Na pandemia, medidas de isolamento doméstico e restrição a espaços de lazer, parques e jardins públicos foram adotadas, e as tecnologias se encarregaram de prover alternativas à fruição cultural. Lives de artistas da música e do teatro, debates com pensadores, aulas online de música, atividades físicas, esportivas e meditação, visitas virtuais a museus e outras ações na internet transformaram a forma como experimentamos o tempo livre. 

 

Alcance global

PROGRAMAÇÃO ONLINE E PRESENCIAL REÚNE ATIVIDADES COM CONVIDADOS DO BRASIL E DE OUTROS PAÍSES PARA CELEBRAR O DIA MUNDIAL DO LAZER

Essencial ao ser e estar em sociedade, o lazer é um direito garantido pela Constituição Federal e pela Declaração Universal de Direitos Humanos. Por isso, as atividades reproduzidas no tempo livre – práticas associadas à leitura, viagens, culinária, artes, esportes e tantas outras – têm impacto sobre nossos ciclos sociais, nossa rotina e nossa saúde de maneira integral. “O lazer é fundamental para a sociedade, pois desempenha um papel essencial no desenvolvimento individual e comunitário, contribuindo para o bem viver, valorizando as relações sociais e assumindo, muitas vezes, lugar de expressão e engajamento na vida democrática”, afirma o diretor do Sesc São Paulo, Danilo Santos de Miranda.

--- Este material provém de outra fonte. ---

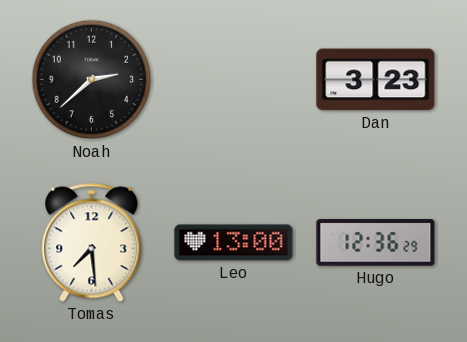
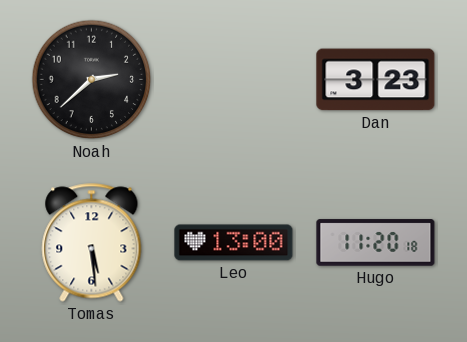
Tomas: 7:29 -> 5:29
Hugo: 12:36 -> 11:20
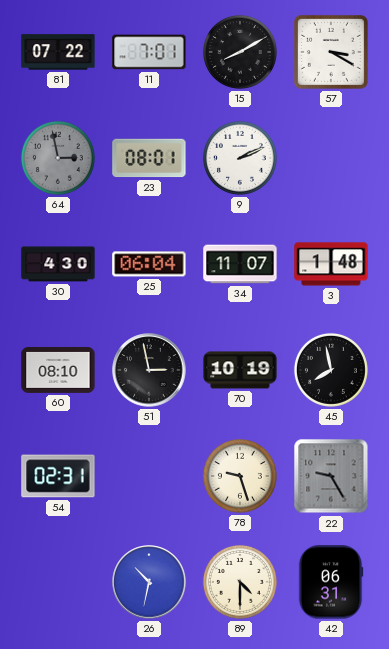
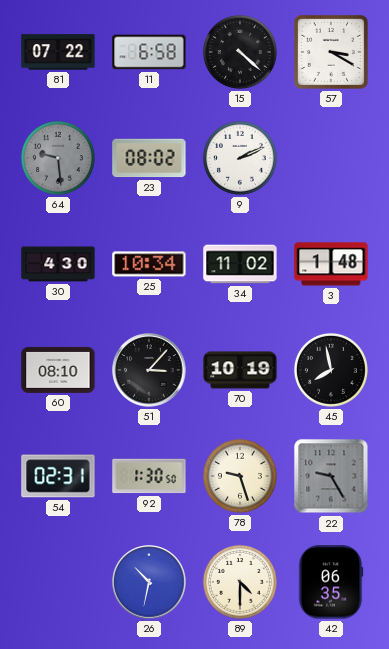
11: 7:01 -> 6:58
15: 8:10 -> 4:22
64: 2:58 -> 9:29
23: 08:01 -> 08:02
25: 06:04 -> 10:34
34: 11:07 -> 11:02
51: 2:58 -> 3:07
92: none -> 1:30
42: 06:31 -> 06:35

Para celebrar e destacar a importância do lazer, será realizada, no dia 16 de abril, a primeira edição do Dia Mundial do Lazer, uma iniciativa da Organização Mundial do Lazer (World Leisure Organization – WLO), que, neste ano, será coordenada pelo Centro de Excelência em Estudos do Lazer da Universidade de São Paulo (WLCE-USP) em conjunto com o Laboratório de Gestão das Experiências de Lazer (Lagel) e o Sesc. “A realização do Dia Mundial do Lazer vem reforçar o lazer como um direito social e sua importância na vida cotidiana, buscando ampliar as possibilidades dessa manifestação e promovendo a reflexão sobre os acessos e barreiras ainda existentes”, complementa Miranda.

 

Registro de 2018, num parque da cidade de São Paulo, no documentário Ócio, Lazer e Tempo Livre, do cineasta Marcelo Machado, exibido pelo canal on demand do SescTV | Foto: MMTV

 

 

A partir de uma programação tanto online quanto presencial, o Dia Mundial do Lazer vai englobar atividades fundamentadas nos chamados conteúdos culturais do lazer, por meio das ações físico-esportivas, sociais, turísticas, intelectuais, artísticas, virtuais e manuais. Para isso os participantes serão encorajados a promover ações que valorizem a cultura local e atividades que possibilitem a troca de experiências, além de estimular reflexões acerca das barreiras socioeconômicas, culturais e físicas do lazer no contexto atual e em perspectivas futuras. “Assegurar o usufruto do lazer para a população pode simbolizar uma importante estratégia de enfrentamento da pandemia causada pela Covid-19, auxiliando numa necessária resiliência diante do presente momento tão adverso”, destaca o professor Ricardo Uvinha.

“Entendo que o Dia Mundial do Lazer colabora com a mensagem de que garantir o acesso ao lazer pode auxiliar na esperança por dias melhores, como estratégia de redução da ansiedade e de fatores de depressão, buscando uma melhor saúde física e mental, influenciando assim decisivamente no bem-estar e na qualidade de vida da população. O evento destaca, assim, a importância do lazer para a sociedade e na vida cotidiana, além de reforçá-lo como um direito social”, complementa o coordenador do Centro de Excelência em Estudos do Lazer WLCE/USP.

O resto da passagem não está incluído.